I compiled the code in a container according to Gate/source/docker/Generate-9.1.sh, i.e. numbers of code lines refer to the following versions:

  • Geant4 tag v10.7.1 commit 460fe6dfb2fc3b2e509ee3d8ec5aef963a464b05
  • GATE tag v9.1 commit 86083caae3a4f41903b3d1e3c3d5571e807e041e
  • ROOT tag v6-19-02 commit e1e22198f55729f46f81f5274022e287e405ce57

I used podman on Ubuntu 21.10 instead of docker, which should not make any difference.

The following modifications were applied to DockerFileGeant and DockerFileGate:

  • Add cmake arguments -DCMAKE_BUILD_TYPE=Debug (so the valgrind output is more readable)
  • Remove the make argument -j (single-threaded build, to minimize RAM usage during build, should not make any difference).
  • The tag of the Geant4 container (that I built with these changes) must be provided in the FROM field of the Gate Dockerfile.

Valgrind was run with the argument --suppressions=$ROOTSYS/etc/valgrind-root.supp so that some ROOT-related, probably well-investigated, warnings were suppressed.

maxaehle avatar Jan 10 '22 12:01 maxaehle

Hi @maxaehle, very interesting thanks ! As these findings could lead to a lot of changes, I suggest to start step by step, with one single change proposal, for example in the first file that you identify (GateCrystalSD).

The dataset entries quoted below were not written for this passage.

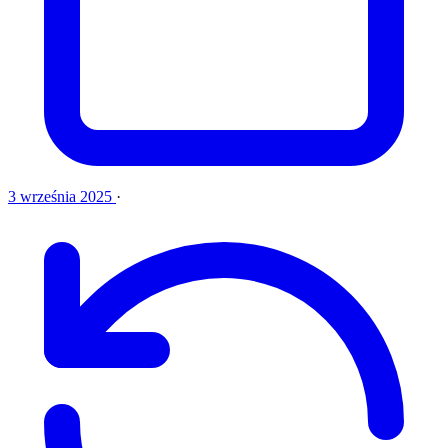
3 września 2025
·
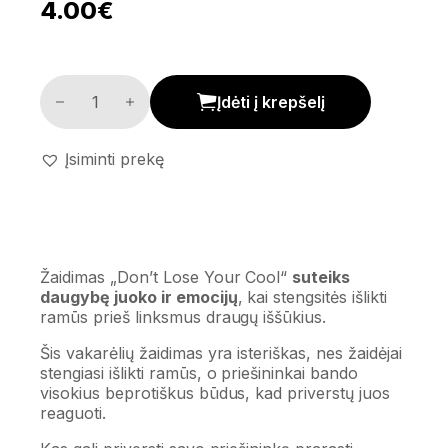
4.00
€
Žaidimas 'Don't Lose Your Cool' kiekis
Įdėti į krepšelį
Įsiminti prekę
Žaidimas „Don’t Lose Your Cool“
suteiks
daugybę juoko ir emocijų
, kai stengsitės išlikti
ramūs prieš linksmus draugų iššūkius.
Šis vakarėlių žaidimas yra isteriškas, nes žaidėjai
stengiasi išlikti ramūs, o priešininkai bando
visokius beprotiškus būdus, kad priverstų juos
reaguoti.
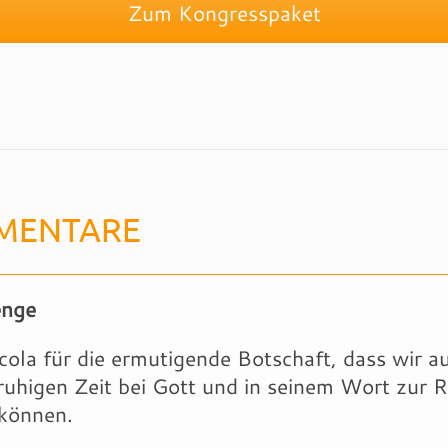
Zum Kongresspaket
MENTARE
enge
ola für die ermutigende Botschaft, dass wir au
ruhigen Zeit bei Gott und in seinem Wort zur 
können.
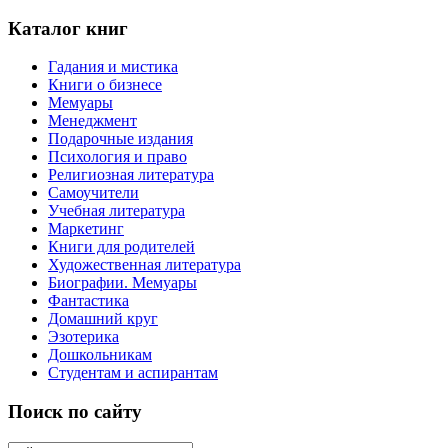
Каталог книг
Гадания и мистика
Книги о бизнесе
Мемуары
Менеджмент
Подарочные издания
Психология и право
Религиозная литература
Самоучители
Учебная литература
Маркетинг
Книги для родителей
Художественная литература
Биографии. Мемуары
Фантастика
Домашний круг
Эзотерика
Дошкольникам
Студентам и аспирантам
Поиск по сайту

Do you think you can propose a PR ? thanks

dsarrut avatar Jan 27 '22 07:01 dsarrut

Here is some more information on the macro files etc. that I used to run GATE in valgrind: I checked out pct-bug-geometry and executed the script pct-bug-geometry/scripts/run_tests.sh, in which the line that calls Gate is replaced by e.g.

valgrind --leak-check=full --log-file=valg --track-origins=yes --suppressions=$ROOTSYS/etc/valgrind-root.supp Gate Main.mac

The pct-bug-geometry setup was constructed as a minimal example that exhibits non-deterministic behavior even if the seed of the random number generator is fixed: run_tests.sh prints the md5 hash of some output file, and when it is executed a lot of times, a few different hashes show up. If you can reproduce this observation, please share this information in the chat. To debug the non-deterministic behavior, I ran valgrind.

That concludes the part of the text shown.